### Problem
Pictures do not belong in the copy; transcribe everything else in the records exactly.

### Extracted information

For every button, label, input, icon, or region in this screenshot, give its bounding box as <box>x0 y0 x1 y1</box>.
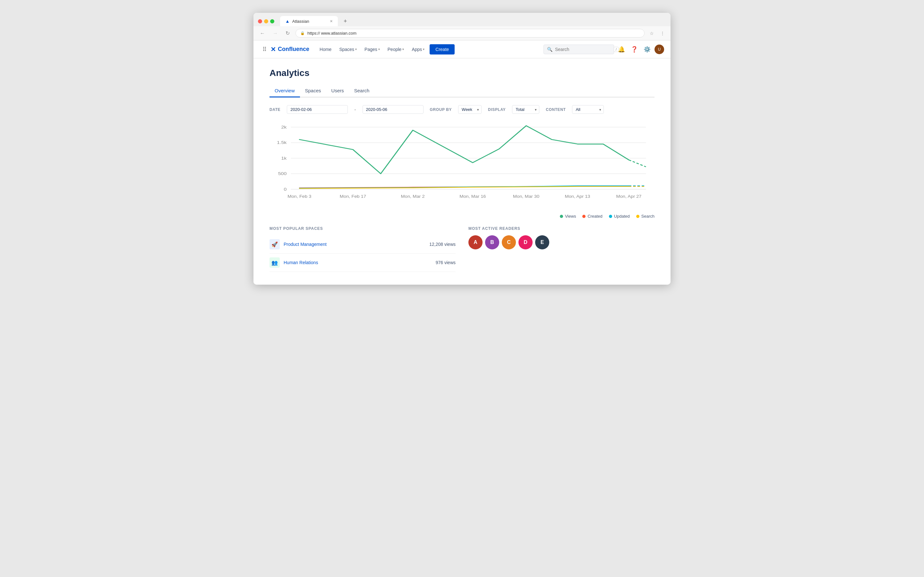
chevron-down-icon: ▾ <box>355 47 357 51</box>
date-to-input[interactable] <box>363 105 423 114</box>
back-button[interactable]: ← <box>258 30 267 37</box>
space-icon-hr: 👥 <box>270 258 280 268</box>
nav-right: 🔍 / 🔔 ❓ ⚙️ U <box>543 44 664 55</box>
forward-button[interactable]: → <box>271 30 280 37</box>
nav-spaces[interactable]: Spaces ▾ <box>335 40 360 58</box>
create-button[interactable]: Create <box>430 44 455 55</box>
search-icon: 🔍 <box>547 47 552 52</box>
tab-title: Atlassian <box>292 19 309 24</box>
svg-text:Mon, Apr 27: Mon, Apr 27 <box>616 195 641 199</box>
reader-avatar-5[interactable]: E <box>535 235 549 250</box>
tab-close-button[interactable]: ✕ <box>330 19 333 23</box>
confluence-logo[interactable]: ✕ Confluence <box>270 45 309 53</box>
atlassian-favicon-icon: ▲ <box>285 19 290 24</box>
nav-spaces-label: Spaces <box>339 47 354 52</box>
readers-avatars: A B C D E <box>468 235 654 250</box>
tab-users[interactable]: Users <box>326 85 349 97</box>
most-active-readers: MOST ACTIVE READERS A B C D E <box>468 226 654 272</box>
help-button[interactable]: ❓ <box>629 44 640 55</box>
more-options-icon[interactable]: ⋮ <box>659 30 666 37</box>
views-dot <box>560 215 563 218</box>
analytics-chart: 2k 1.5k 1k 500 0 Mon, Feb 3 Mon, Feb 17 … <box>270 120 654 210</box>
nav-pages[interactable]: Pages ▾ <box>360 40 384 58</box>
user-avatar[interactable]: U <box>654 45 664 54</box>
tab-search[interactable]: Search <box>349 85 375 97</box>
space-views-pm: 12,208 views <box>429 242 456 247</box>
space-views-hr: 976 views <box>436 260 456 265</box>
svg-text:Mon, Mar 2: Mon, Mar 2 <box>401 195 425 199</box>
nav-people[interactable]: People ▾ <box>384 40 408 58</box>
svg-text:500: 500 <box>278 171 287 176</box>
legend-views-label: Views <box>565 214 576 219</box>
content-filter-label: CONTENT <box>546 107 565 112</box>
analytics-tabs: Overview Spaces Users Search <box>270 85 654 97</box>
space-item-hr: 👥 Human Relations 976 views <box>270 253 456 272</box>
group-by-select[interactable]: Week Day Month <box>458 105 481 114</box>
reload-button[interactable]: ↻ <box>284 29 292 37</box>
svg-text:Mon, Feb 3: Mon, Feb 3 <box>288 195 311 199</box>
tab-overview[interactable]: Overview <box>270 85 300 97</box>
display-label: DISPLAY <box>488 107 506 112</box>
new-tab-button[interactable]: + <box>341 17 350 26</box>
chevron-down-icon: ▾ <box>423 47 425 51</box>
nav-apps-label: Apps <box>412 47 422 52</box>
date-separator: - <box>354 107 356 113</box>
svg-text:Mon, Mar 16: Mon, Mar 16 <box>459 195 486 199</box>
svg-text:1k: 1k <box>281 156 287 160</box>
reader-avatar-2[interactable]: B <box>485 235 499 250</box>
space-icon-pm: 🚀 <box>270 239 280 250</box>
svg-text:1.5k: 1.5k <box>277 140 287 145</box>
settings-button[interactable]: ⚙️ <box>642 44 653 55</box>
legend-views: Views <box>560 214 576 219</box>
search-input[interactable] <box>555 47 611 52</box>
space-item: 🚀 Product Management 12,208 views <box>270 235 456 253</box>
reader-avatar-4[interactable]: D <box>519 235 533 250</box>
grid-icon[interactable]: ⠿ <box>260 43 269 55</box>
page-content: Analytics Overview Spaces Users Search D… <box>254 58 670 285</box>
maximize-button[interactable] <box>270 19 274 23</box>
minimize-button[interactable] <box>264 19 268 23</box>
chevron-down-icon: ▾ <box>378 47 380 51</box>
created-dot <box>582 215 586 218</box>
nav-people-label: People <box>388 47 402 52</box>
svg-text:Mon, Mar 30: Mon, Mar 30 <box>513 195 540 199</box>
date-from-input[interactable] <box>287 105 348 114</box>
bookmark-icon[interactable]: ☆ <box>648 30 655 37</box>
nav-home-label: Home <box>320 47 331 52</box>
app-navbar: ⠿ ✕ Confluence Home Spaces ▾ Pages ▾ Peo… <box>254 40 670 58</box>
updated-dot <box>609 215 612 218</box>
nav-home[interactable]: Home <box>316 40 335 58</box>
svg-text:2k: 2k <box>281 125 287 129</box>
legend-created: Created <box>582 214 602 219</box>
legend-updated: Updated <box>609 214 630 219</box>
url-text: https:// www.atlassian.com <box>307 31 640 35</box>
logo-text: Confluence <box>278 46 309 53</box>
tab-spaces[interactable]: Spaces <box>300 85 326 97</box>
space-name-pm[interactable]: Product Management <box>284 242 326 247</box>
space-name-hr[interactable]: Human Relations <box>284 260 318 265</box>
bottom-sections: MOST POPULAR SPACES 🚀 Product Management… <box>270 226 654 272</box>
chart-svg: 2k 1.5k 1k 500 0 Mon, Feb 3 Mon, Feb 17 … <box>270 120 654 210</box>
svg-text:Mon, Apr 13: Mon, Apr 13 <box>565 195 590 199</box>
content-select[interactable]: All Pages Blog Posts <box>572 105 604 114</box>
content-select-wrap: All Pages Blog Posts <box>572 105 604 114</box>
notifications-button[interactable]: 🔔 <box>616 44 627 55</box>
nav-links: Home Spaces ▾ Pages ▾ People ▾ Apps ▾ <box>316 40 428 58</box>
svg-text:0: 0 <box>284 187 286 191</box>
nav-apps[interactable]: Apps ▾ <box>408 40 428 58</box>
lock-icon: 🔒 <box>300 31 305 35</box>
group-by-select-wrap: Week Day Month <box>458 105 481 114</box>
legend-search: Search <box>636 214 654 219</box>
global-search-bar[interactable]: 🔍 / <box>543 45 614 54</box>
chevron-down-icon: ▾ <box>402 47 404 51</box>
legend-created-label: Created <box>588 214 602 219</box>
legend-search-label: Search <box>641 214 654 219</box>
browser-tab[interactable]: ▲ Atlassian ✕ <box>280 16 338 26</box>
address-bar[interactable]: 🔒 https:// www.atlassian.com <box>296 29 645 37</box>
display-select[interactable]: Total Average <box>512 105 540 114</box>
filter-bar: DATE - GROUP BY Week Day Month DISPLAY T… <box>270 105 654 114</box>
reader-avatar-1[interactable]: A <box>468 235 483 250</box>
close-button[interactable] <box>258 19 262 23</box>
group-by-label: GROUP BY <box>430 107 452 112</box>
reader-avatar-3[interactable]: C <box>502 235 516 250</box>
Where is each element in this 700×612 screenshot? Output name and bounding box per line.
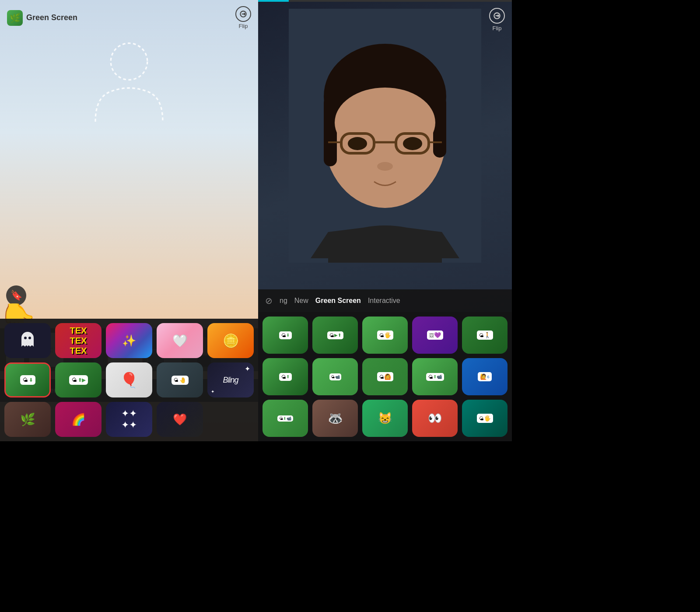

### Task solution
For every button, label, input, icon, or region in this screenshot, give its bounding box as <box>x0 y0 x1 y1</box>.
chevron-down-icon: ▾ <box>355 47 357 51</box>
date-to-input[interactable] <box>363 105 423 114</box>
back-button[interactable]: ← <box>258 30 267 37</box>
space-icon-hr: 👥 <box>270 258 280 268</box>
nav-right: 🔍 / 🔔 ❓ ⚙️ U <box>543 44 664 55</box>
forward-button[interactable]: → <box>271 30 280 37</box>
nav-spaces[interactable]: Spaces ▾ <box>335 40 360 58</box>
create-button[interactable]: Create <box>430 44 455 55</box>
search-icon: 🔍 <box>547 47 552 52</box>
tab-title: Atlassian <box>292 19 309 24</box>
svg-text:Mon, Apr 27: Mon, Apr 27 <box>616 195 641 199</box>
reader-avatar-5[interactable]: E <box>535 235 549 250</box>
tab-close-button[interactable]: ✕ <box>330 19 333 23</box>
confluence-logo[interactable]: ✕ Confluence <box>270 45 309 53</box>
atlassian-favicon-icon: ▲ <box>285 19 290 24</box>
nav-spaces-label: Spaces <box>339 47 354 52</box>
readers-avatars: A B C D E <box>468 235 654 250</box>
tab-users[interactable]: Users <box>326 85 349 97</box>
most-active-readers: MOST ACTIVE READERS A B C D E <box>468 226 654 272</box>
help-button[interactable]: ❓ <box>629 44 640 55</box>
more-options-icon[interactable]: ⋮ <box>659 30 666 37</box>
views-dot <box>560 215 563 218</box>
analytics-chart: 2k 1.5k 1k 500 0 Mon, Feb 3 Mon, Feb 17 … <box>270 120 654 210</box>
nav-pages[interactable]: Pages ▾ <box>360 40 384 58</box>
user-avatar[interactable]: U <box>654 45 664 54</box>
tab-search[interactable]: Search <box>349 85 375 97</box>
space-views-pm: 12,208 views <box>429 242 456 247</box>
space-views-hr: 976 views <box>436 260 456 265</box>
svg-text:Mon, Mar 2: Mon, Mar 2 <box>401 195 425 199</box>
nav-people[interactable]: People ▾ <box>384 40 408 58</box>
svg-text:500: 500 <box>278 171 287 176</box>
legend-views-label: Views <box>565 214 576 219</box>
content-filter-label: CONTENT <box>546 107 565 112</box>
analytics-tabs: Overview Spaces Users Search <box>270 85 654 97</box>
space-item-hr: 👥 Human Relations 976 views <box>270 253 456 272</box>
group-by-select[interactable]: Week Day Month <box>458 105 481 114</box>
reload-button[interactable]: ↻ <box>284 29 292 37</box>
svg-text:Mon, Feb 3: Mon, Feb 3 <box>288 195 311 199</box>
tab-overview[interactable]: Overview <box>270 85 300 97</box>
display-label: DISPLAY <box>488 107 506 112</box>
new-tab-button[interactable]: + <box>341 17 350 26</box>
chevron-down-icon: ▾ <box>423 47 425 51</box>
nav-apps-label: Apps <box>412 47 422 52</box>
date-separator: - <box>354 107 356 113</box>
svg-text:Mon, Mar 16: Mon, Mar 16 <box>459 195 486 199</box>
svg-text:1k: 1k <box>281 156 287 160</box>
reader-avatar-2[interactable]: B <box>485 235 499 250</box>
space-icon-pm: 🚀 <box>270 239 280 250</box>
svg-text:1.5k: 1.5k <box>277 140 287 145</box>
settings-button[interactable]: ⚙️ <box>642 44 653 55</box>
legend-views: Views <box>560 214 576 219</box>
search-input[interactable] <box>555 47 611 52</box>
space-item: 🚀 Product Management 12,208 views <box>270 235 456 253</box>
reader-avatar-4[interactable]: D <box>519 235 533 250</box>
grid-icon[interactable]: ⠿ <box>260 43 269 55</box>
page-content: Analytics Overview Spaces Users Search D… <box>254 58 670 285</box>
maximize-button[interactable] <box>270 19 274 23</box>
minimize-button[interactable] <box>264 19 268 23</box>
chevron-down-icon: ▾ <box>378 47 380 51</box>
created-dot <box>582 215 586 218</box>
nav-people-label: People <box>388 47 402 52</box>
svg-text:Mon, Mar 30: Mon, Mar 30 <box>513 195 540 199</box>
date-from-input[interactable] <box>287 105 348 114</box>
bookmark-icon[interactable]: ☆ <box>648 30 655 37</box>
nav-home-label: Home <box>320 47 331 52</box>
app-navbar: ⠿ ✕ Confluence Home Spaces ▾ Pages ▾ Peo… <box>254 40 670 58</box>
updated-dot <box>609 215 612 218</box>
nav-home[interactable]: Home <box>316 40 335 58</box>
svg-text:2k: 2k <box>281 125 287 129</box>
legend-created: Created <box>582 214 602 219</box>
legend-updated: Updated <box>609 214 630 219</box>
url-text: https:// www.atlassian.com <box>307 31 640 35</box>
logo-text: Confluence <box>278 46 309 53</box>
tab-spaces[interactable]: Spaces <box>300 85 326 97</box>
space-name-pm[interactable]: Product Management <box>284 242 326 247</box>
space-name-hr[interactable]: Human Relations <box>284 260 318 265</box>
bottom-sections: MOST POPULAR SPACES 🚀 Product Management… <box>270 226 654 272</box>
chart-svg: 2k 1.5k 1k 500 0 Mon, Feb 3 Mon, Feb 17 … <box>270 120 654 210</box>
svg-text:Mon, Apr 13: Mon, Apr 13 <box>565 195 590 199</box>
content-select[interactable]: All Pages Blog Posts <box>572 105 604 114</box>
content-select-wrap: All Pages Blog Posts <box>572 105 604 114</box>
notifications-button[interactable]: 🔔 <box>616 44 627 55</box>
nav-links: Home Spaces ▾ Pages ▾ People ▾ Apps ▾ <box>316 40 428 58</box>
svg-text:0: 0 <box>284 187 286 191</box>
nav-apps[interactable]: Apps ▾ <box>408 40 428 58</box>
lock-icon: 🔒 <box>300 31 305 35</box>
group-by-select-wrap: Week Day Month <box>458 105 481 114</box>
legend-search: Search <box>636 214 654 219</box>
global-search-bar[interactable]: 🔍 / <box>543 45 614 54</box>
chevron-down-icon: ▾ <box>402 47 404 51</box>
legend-created-label: Created <box>588 214 602 219</box>
legend-search-label: Search <box>641 214 654 219</box>
browser-tab[interactable]: ▲ Atlassian ✕ <box>280 16 338 26</box>
address-bar[interactable]: 🔒 https:// www.atlassian.com <box>296 29 645 37</box>
display-select[interactable]: Total Average <box>512 105 540 114</box>
filter-bar: DATE - GROUP BY Week Day Month DISPLAY T… <box>270 105 654 114</box>
reader-avatar-1[interactable]: A <box>468 235 483 250</box>
close-button[interactable] <box>258 19 262 23</box>
group-by-label: GROUP BY <box>430 107 452 112</box>
reader-avatar-3[interactable]: C <box>502 235 516 250</box>
Where is each element in this 700×612 screenshot? Output name and bounding box per line.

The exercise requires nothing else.